**PROBLEM DESCRIPTION:** In the copy, include no pictures, but reproduce every record exactly.

━━━ SUPPLIED ENTRIES

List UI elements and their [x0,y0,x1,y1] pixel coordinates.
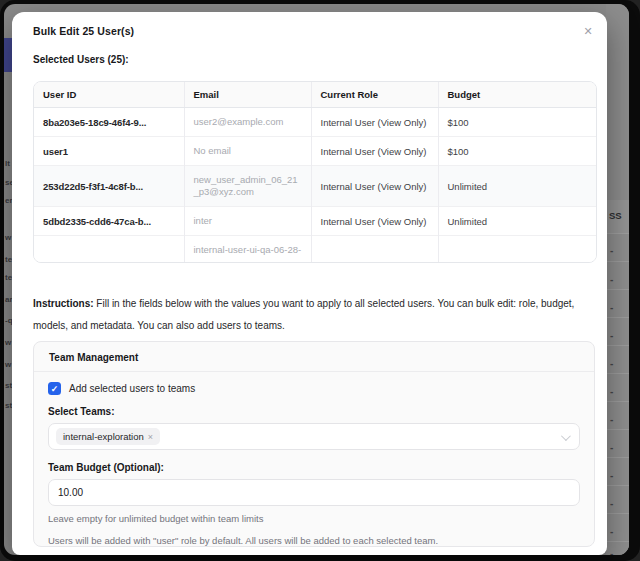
teams-multiselect[interactable]: internal-exploration × [48,423,580,450]
cell-user_id: 253d22d5-f3f1-4c8f-b... [34,166,184,207]
team-budget-label: Team Budget (Optional): [48,462,580,473]
team-tag[interactable]: internal-exploration × [56,428,160,445]
team-tag-label: internal-exploration [63,431,144,442]
table-row: 253d22d5-f3f1-4c8f-b...new_user_admin_06… [34,166,596,207]
cell-role: Internal User (View Only) [311,108,438,137]
cell-budget: Unlimited [438,166,596,207]
background-column-header: SS [609,210,622,221]
cell-email: inter [184,207,311,236]
cell-email: No email [184,137,311,166]
background-dash: - [610,304,613,312]
column-header: Budget [438,82,596,108]
cell-user_id [34,236,184,264]
column-header: User ID [34,82,184,108]
cell-role [311,236,438,264]
background-dash: - [610,550,613,555]
modal-title: Bulk Edit 25 User(s) [33,25,134,37]
background-dash: - [610,247,613,255]
team-management-section: Team Management ✓ Add selected users to … [33,341,595,547]
instructions-text: Instructions: Fill in the fields below w… [33,293,595,337]
user-table-body: 8ba203e5-18c9-46f4-9...user2@example.com… [34,108,596,264]
cell-role: Internal User (View Only) [311,137,438,166]
background-dash: - [610,332,613,340]
cell-role: Internal User (View Only) [311,166,438,207]
background-dash: - [610,276,613,284]
table-row: internal-user-ui-qa-06-28- [34,236,596,264]
browser-window-frame: ltseerwtetear-qwwstst SS ------------ Bu… [0,0,640,561]
background-text-fragment: w [5,360,11,370]
cell-budget: Unlimited [438,207,596,236]
cell-budget: $100 [438,108,596,137]
user-table-header-row: User IDEmailCurrent RoleBudget [34,82,596,108]
cell-email: new_user_admin_06_21_p3@xyz.com [184,166,311,207]
background-dash: - [610,500,613,508]
chevron-down-icon [561,431,571,441]
add-to-teams-checkbox[interactable]: ✓ [48,382,61,395]
select-teams-label: Select Teams: [48,406,580,417]
background-dash: - [610,416,613,424]
team-note-text: Users will be added with "user" role by … [48,535,580,546]
background-dash: - [610,528,613,536]
cell-role: Internal User (View Only) [311,207,438,236]
cell-user_id: 5dbd2335-cdd6-47ca-b... [34,207,184,236]
background-dash: - [610,360,613,368]
selected-users-heading: Selected Users (25): [33,54,129,65]
instructions-label: Instructions: [33,298,94,309]
cell-user_id: 8ba203e5-18c9-46f4-9... [34,108,184,137]
cell-user_id: user1 [34,137,184,166]
background-table-strip: SS ------------ [606,4,629,555]
cell-budget [438,236,596,264]
selected-users-table[interactable]: User IDEmailCurrent RoleBudget 8ba203e5-… [33,81,597,263]
close-icon[interactable]: ✕ [580,23,596,39]
column-header: Current Role [311,82,438,108]
table-row: user1No emailInternal User (View Only)$1… [34,137,596,166]
team-budget-input[interactable] [48,479,580,506]
background-text-fragment: w [5,233,11,243]
bulk-edit-modal: Bulk Edit 25 User(s) ✕ Selected Users (2… [12,12,607,555]
background-dash: - [610,388,613,396]
cell-email: user2@example.com [184,108,311,137]
add-to-teams-label: Add selected users to teams [69,383,195,394]
table-row: 8ba203e5-18c9-46f4-9...user2@example.com… [34,108,596,137]
background-text-fragment: lt [5,159,10,169]
background-dash: - [610,444,613,452]
team-management-heading: Team Management [34,342,594,372]
instructions-body: Fill in the fields below with the values… [33,298,574,331]
tag-remove-icon[interactable]: × [148,432,153,442]
cell-budget: $100 [438,137,596,166]
table-row: 5dbd2335-cdd6-47ca-b...interInternal Use… [34,207,596,236]
budget-helper-text: Leave empty for unlimited budget within … [48,513,580,524]
cell-email: internal-user-ui-qa-06-28- [184,236,311,264]
column-header: Email [184,82,311,108]
background-text-fragment: w [5,338,11,348]
background-dash: - [610,472,613,480]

━━━━━━

**WORKED SOLUTION:**
List UI elements and their [x0,y0,x1,y1] pixel coordinates.
teams-multiselect[interactable]: internal-exploration × [48,423,580,450]
cell-user_id: 253d22d5-f3f1-4c8f-b... [34,166,184,207]
team-budget-label: Team Budget (Optional): [48,462,580,473]
team-tag[interactable]: internal-exploration × [56,428,160,445]
team-tag-label: internal-exploration [63,431,144,442]
table-row: 253d22d5-f3f1-4c8f-b...new_user_admin_06… [34,166,596,207]
cell-role: Internal User (View Only) [311,108,438,137]
cell-budget: Unlimited [438,166,596,207]
background-column-header: SS [609,210,622,221]
cell-email: inter [184,207,311,236]
cell-email: No email [184,137,311,166]
background-dash: - [610,304,613,312]
column-header: Budget [438,82,596,108]
cell-user_id [34,236,184,264]
column-header: User ID [34,82,184,108]
cell-role [311,236,438,264]
background-dash: - [610,550,613,555]
modal-title: Bulk Edit 25 User(s) [33,25,134,37]
background-dash: - [610,247,613,255]
team-management-section: Team Management ✓ Add selected users to … [33,341,595,547]
instructions-text: Instructions: Fill in the fields below w… [33,293,595,337]
user-table-body: 8ba203e5-18c9-46f4-9...user2@example.com… [34,108,596,264]
cell-role: Internal User (View Only) [311,137,438,166]
background-dash: - [610,332,613,340]
cell-role: Internal User (View Only) [311,166,438,207]
background-dash: - [610,276,613,284]
table-row: internal-user-ui-qa-06-28- [34,236,596,264]
browser-window-frame: ltseerwtetear-qwwstst SS ------------ Bu… [0,0,640,561]
background-text-fragment: w [5,360,11,370]
cell-budget: Unlimited [438,207,596,236]
cell-budget: $100 [438,108,596,137]
user-table-header-row: User IDEmailCurrent RoleBudget [34,82,596,108]
cell-email: new_user_admin_06_21_p3@xyz.com [184,166,311,207]
background-dash: - [610,500,613,508]
chevron-down-icon [561,431,571,441]
add-to-teams-checkbox[interactable]: ✓ [48,382,61,395]
select-teams-label: Select Teams: [48,406,580,417]
background-dash: - [610,416,613,424]
team-note-text: Users will be added with "user" role by … [48,535,580,546]
background-dash: - [610,528,613,536]
cell-role: Internal User (View Only) [311,207,438,236]
cell-user_id: 5dbd2335-cdd6-47ca-b... [34,207,184,236]
background-dash: - [610,360,613,368]
selected-users-heading: Selected Users (25): [33,54,129,65]
instructions-label: Instructions: [33,298,94,309]
cell-user_id: 8ba203e5-18c9-46f4-9... [34,108,184,137]
cell-user_id: user1 [34,137,184,166]
background-table-strip: SS ------------ [606,4,629,555]
cell-budget [438,236,596,264]
selected-users-table[interactable]: User IDEmailCurrent RoleBudget 8ba203e5-… [33,81,597,263]
close-icon[interactable]: ✕ [580,23,596,39]
column-header: Current Role [311,82,438,108]
table-row: user1No emailInternal User (View Only)$1… [34,137,596,166]
team-budget-input[interactable] [48,479,580,506]
background-text-fragment: w [5,233,11,243]
bulk-edit-modal: Bulk Edit 25 User(s) ✕ Selected Users (2… [12,12,607,555]
background-dash: - [610,388,613,396]
cell-email: user2@example.com [184,108,311,137]
add-to-teams-label: Add selected users to teams [69,383,195,394]
table-row: 8ba203e5-18c9-46f4-9...user2@example.com… [34,108,596,137]
background-text-fragment: lt [5,159,10,169]
background-dash: - [610,444,613,452]
team-management-heading: Team Management [34,342,594,372]
instructions-body: Fill in the fields below with the values… [33,298,574,331]
tag-remove-icon[interactable]: × [148,432,153,442]
cell-budget: $100 [438,137,596,166]
table-row: 5dbd2335-cdd6-47ca-b...interInternal Use… [34,207,596,236]
budget-helper-text: Leave empty for unlimited budget within … [48,513,580,524]
cell-email: internal-user-ui-qa-06-28- [184,236,311,264]
column-header: Email [184,82,311,108]
background-text-fragment: w [5,338,11,348]
background-dash: - [610,472,613,480]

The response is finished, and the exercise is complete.